“We’re in a better place,” Stephane Dujarric, spokesperson for UN Secretary-General Antonio Guterres, stated Tuesday, referring to the ongoing ceasefire between India and Pakistan.
“We hope the ceasefire will continue to hold, and we hope that the parties will use this to deal with a lot of the outstanding issues between them,” he stated at the briefing.
In response to a Palestinian journalist who criticized Prime Minister Narendra Modi for saying in his speech on Monday that the ceasefire is “very fragile,” Dujarric stated, “The ceasefire is holding.”
The writer also cited a Pakistani remark “to check this kind of tone by Indian Prime Minister” to support his claim.
Dujarric went on to say, “We’re in a better place than we were before.”
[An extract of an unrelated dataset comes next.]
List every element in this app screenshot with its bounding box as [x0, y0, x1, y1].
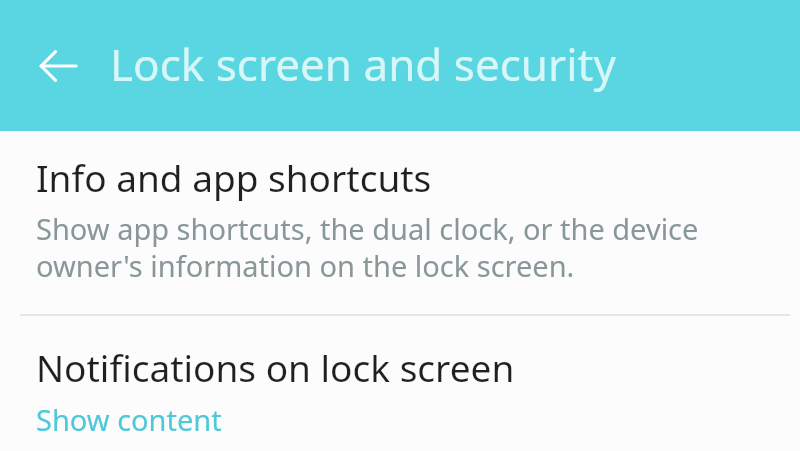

After a call from Pakistan’s Directorate General of Military Operations (DGMO) to its Indian equivalent, a truce was agreed upon on Saturday, ending four days of fighting.
In response to The Resistance Front, a branch of the Lashkar-e-Toiba, killing 26 people in Pahalgam last month, India initiated targeted attacks against terrorist facilities in Pakistan and the Kashmir area it controls last Wednesday.
Attacks on India by Islamabad caused the situation to worsen.
Guterres hailed the truce “as a positive step toward ending current hostilities and easing tensions” shortly after it was declared.
He urged moderation earlier as the conflict was intensifying, stating, “The world cannot afford a military confrontation between India and Pakistan.”